Based on the in-situ Eastern Pacific Emitted Aerosol Cloud Experiment (E-PEACE) during Jul. and Aug. 2011, and A-Train satellite observation of 589 individual ship tracks during Jun. 2006-Dec. 2009, an analysis of cloud albedo responses in ship tracks is presented. It is found that the albedo response in ship tracks depends on the mesoscale cloud structure, the free tropospheric humidity, and cloud top height. Under closed cell structure (i.e., cloud cells ringed by a perimeter of clear air), with sufficiently dry air above cloud tops and/or higher cloud top heights, the cloud albedo can become lower in ship tracks. Based on the satellite data, nearly 25% of ship tracks exhibited a decreased albedo. The cloud macrophysical responses are crucial in determining both the strength and the sign of the cloud albedo response to aerosols.
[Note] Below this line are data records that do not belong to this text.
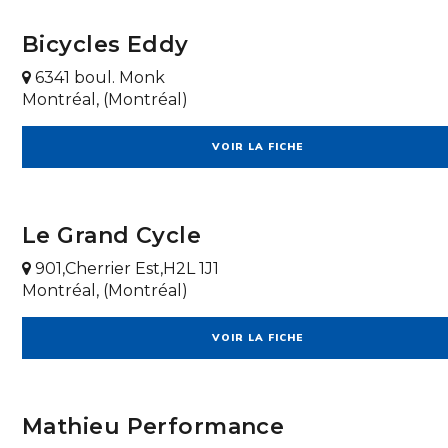
Bicycles Eddy
6341 boul. Monk
Montréal, (Montréal)
VOIR LA FICHE
Le Grand Cycle
901,Cherrier Est,H2L 1J1
Montréal, (Montréal)
VOIR LA FICHE
Mathieu Performance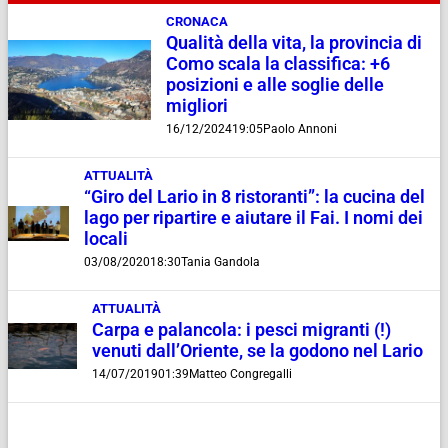
CRONACA
Qualità della vita, la provincia di
Como scala la classifica: +6
posizioni e alle soglie delle
migliori
16/12/2024
19:05
Paolo Annoni
ATTUALITÀ
“Giro del Lario in 8 ristoranti”: la cucina del
lago per ripartire e aiutare il Fai. I nomi dei
locali
03/08/2020
18:30
Tania Gandola
ATTUALITÀ
Carpa e palancola: i pesci migranti (!)
venuti dall’Oriente, se la godono nel Lario
14/07/2019
01:39
Matteo Congregalli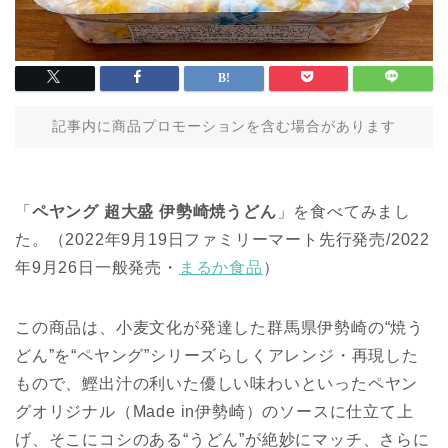
記事内に商品プロモーションを含む場合があります
「
ペヤング 超大盛 伊勢崎焼うどん
」を食べてみまし
た。（2022年9月19日ファミリーマート先行発売/2022
年9月26日一般発売・
まるか食品
）
この商品は、小麦文化が発達した群馬県伊勢崎の“焼う
どん”を“ペヤング”シリーズらしくアレンジ・再現した
もので、鰹出汁の利いた優しい味わいといったペヤン
グオリジナル（Made in伊勢崎）のソースに仕立て上
げ、そこにコシのある“うどん”が絶妙にマッチ、さらに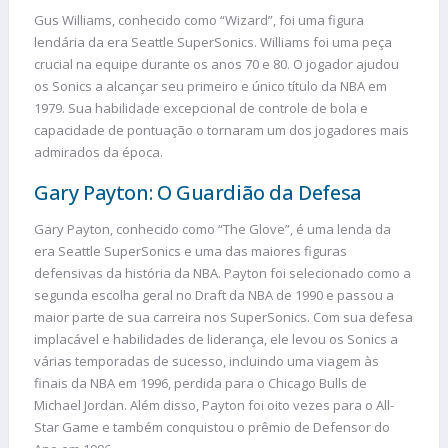
Gus Williams, conhecido como “Wizard”, foi uma figura
lendária da era Seattle SuperSonics. Williams foi uma peça
crucial na equipe durante os anos 70 e 80. O jogador ajudou
os Sonics a alcançar seu primeiro e único título da NBA em
1979. Sua habilidade excepcional de controle de bola e
capacidade de pontuação o tornaram um dos jogadores mais
admirados da época.
Gary Payton: O Guardião da Defesa
Gary Payton, conhecido como “The Glove”, é uma lenda da
era Seattle SuperSonics e uma das maiores figuras
defensivas da história da NBA. Payton foi selecionado como a
segunda escolha geral no Draft da NBA de 1990 e passou a
maior parte de sua carreira nos SuperSonics. Com sua defesa
implacável e habilidades de liderança, ele levou os Sonics a
várias temporadas de sucesso, incluindo uma viagem às
finais da NBA em 1996, perdida para o Chicago Bulls de
Michael Jordan. Além disso, Payton foi oito vezes para o All-
Star Game e também conquistou o prêmio de Defensor do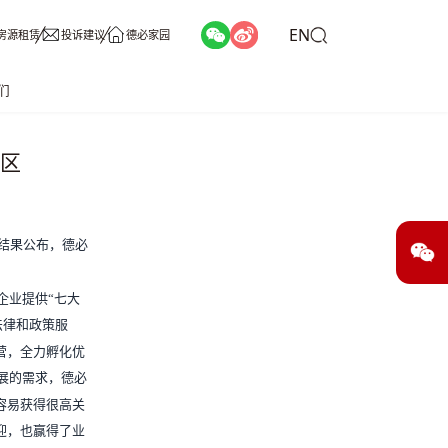
EN
房源租赁
投诉建议
德必家园
们
园区
结果公布，
德必
企业提供“七大
法律和政策服
营，全力孵化优
展的需求，德必
容易获得很高关
迎，也赢得了业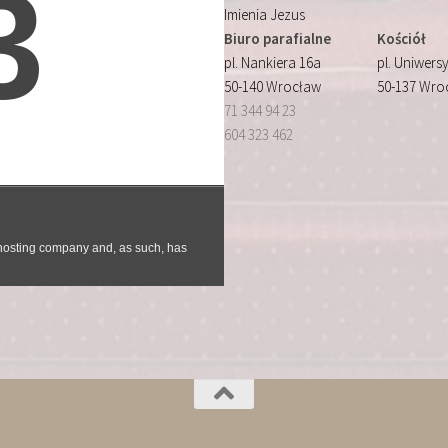
Imienia Jezus
Biuro parafialne
Kościół
pl. Nankiera 16a
pl. Uniwersy
50-140 Wrocław
50-137 Wro
71 344 94 23
604 323 462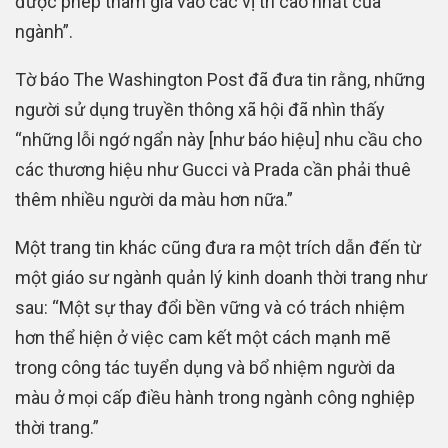
được phép tham gia vào các vị trí cao nhất của
ngành”.
Tờ báo The Washington Post đã đưa tin rằng, những
người sử dụng truyền thông xã hội đã nhìn thấy
“những lỗi ngớ ngẩn này [như báo hiệu] nhu cầu cho
các thương hiệu như Gucci và Prada cần phải thuê
thêm nhiều người da màu hơn nữa.”
Một trang tin khác cũng đưa ra một trích dẫn đến từ
một giáo sư ngành quản lý kinh doanh thời trang như
sau: “Một sự thay đổi bền vững và có trách nhiệm
hơn thể hiện ở việc cam kết một cách mạnh mẽ
trong công tác tuyển dụng và bổ nhiệm người da
màu ở mọi cấp điều hành trong ngành công nghiệp
thời trang.”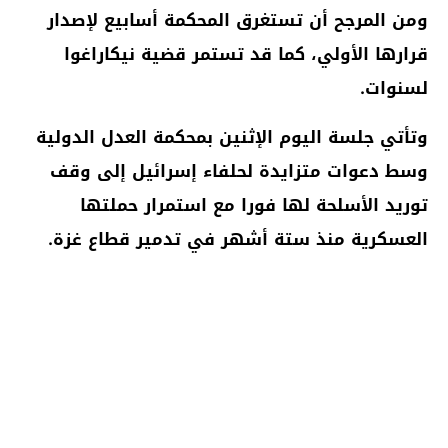
ومن المرجح أن تستغرق المحكمة أسابيع لإصدار
قرارها الأولي، كما قد تستمر قضية نيكاراغوا
لسنوات.
وتأتي جلسة اليوم الإثنين بمحكمة العدل الدولية
وسط دعوات متزايدة لحلفاء إسرائيل إلى وقف
توريد الأسلحة لها فورا مع استمرار حملتها
العسكرية منذ ستة أشهر في تدمير قطاع غزة.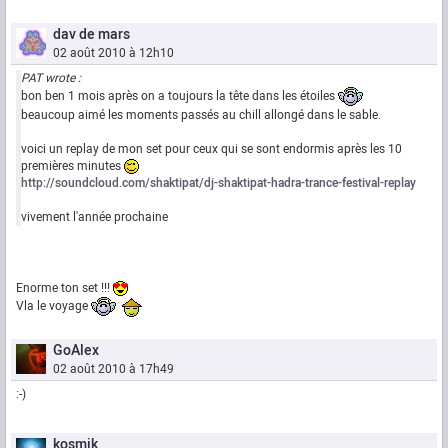
dav de mars
02 août 2010 à 12h10
PAT wrote :
bon ben 1 mois après on a toujours la tête dans les étoiles
beaucoup aimé les moments passés au chill allongé dans le sable.
voici un replay de mon set pour ceux qui se sont endormis après les 10
premières minutes
http://soundcloud.com/shaktipat/dj-shaktipat-hadra-trance-festival-replay
vivement l'année prochaine
Enorme ton set !!!
Vla le voyage
GoAlex
02 août 2010 à 17h49
:-)
kosmik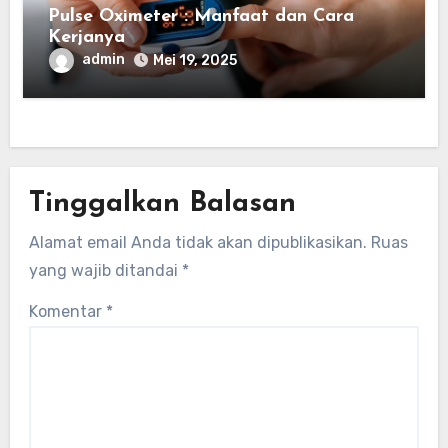
Pulse Oximeter : Manfaat dan Cara
Kerjanya
admin
Mei 19, 2025
Tinggalkan Balasan
Alamat email Anda tidak akan dipublikasikan.
Ruas
yang wajib ditandai
*
Komentar
*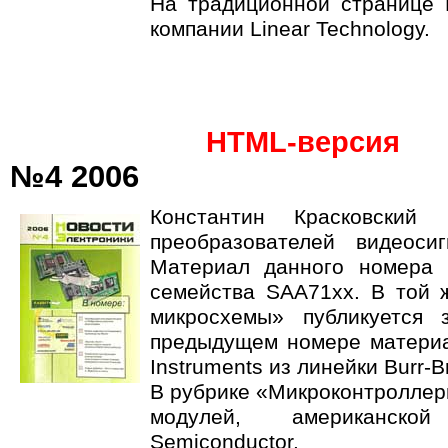
На традиционной странице Г
компании Linear Technology.
HTML-версия
№4 2006
Константин Красковский 
преобразователей видеосиг
Материал данного номера 
семейства SAA71хх. В той 
микросхемы» публикуется 
предыдущем номере материа
Instruments из линейки Burr-B
В рубрике «Микроконтроллер
модулей, американско
Semiconductor.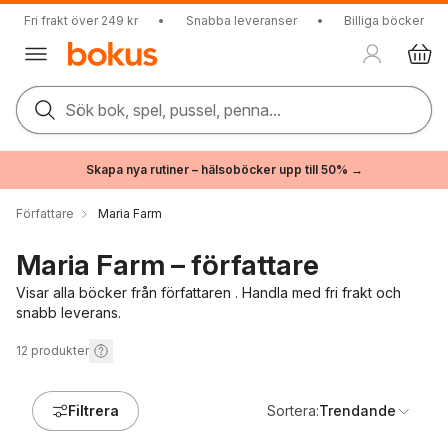
Fri frakt över 249 kr
•
Snabba leveranser
•
Billiga böcker
Sök bok, spel, pussel, penna...
Skapa nya rutiner – hälsoböcker upp till 50% →
Författare
Maria Farm
Maria Farm – författare
Visar alla böcker från författaren . Handla med fri frakt och
snabb leverans.
12
produkter
Filtrera
Sortera:
Trendande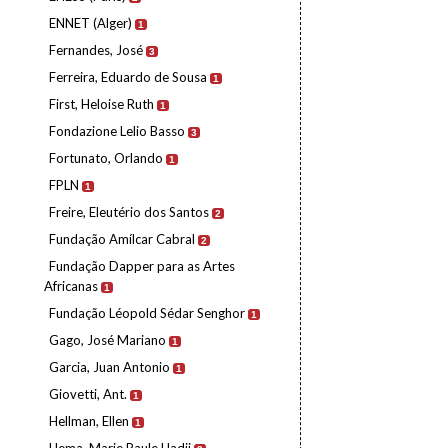
ENNET (Alger)
1
Fernandes, José
3
Ferreira, Eduardo de Sousa
1
First, Heloise Ruth
1
Fondazione Lelio Basso
3
Fortunato, Orlando
1
FPLN
1
Freire, Eleutério dos Santos
2
Fundação Amílcar Cabral
2
Fundação Dapper para as Artes
Africanas
1
Fundação Léopold Sédar Senghor
1
Gago, José Mariano
1
Garcia, Juan Antonio
1
Giovetti, Ant.
1
Hellman, Ellen
1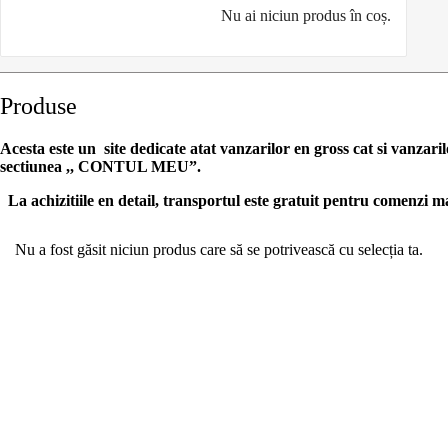
Nu ai niciun produs în coș.
Produse
Acesta este un site dedicate atat vanzarilor en gross cat si vanzari
sectiunea ,, CONTUL MEU”.
La achizitiile en detail, transportul este gratuit pentru comenz
Nu a fost găsit niciun produs care să se potrivească cu selecția ta.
To understand the aerosol indirect effects on global marine warm clouds, multisensory satellite observations, including CloudSat, MODIS, CALIPSO, AMSR-E, ECMWF, CERES, and NCEP, have been applied to study the sensitivity of cloud properties to aerosol levels and to large scale environmental conditions. With an estimate of anthropogenic aerosol fraction, the global aerosol indirect radiative forcing has been assessed.

As the coupling among aerosol, cloud, precipitation, and meteorological conditions in the marine boundary layer is complex, the integration of LES modeling, in-situ aircraft measurements, and global multisensory satellite data analyses improves our understanding of this complex system.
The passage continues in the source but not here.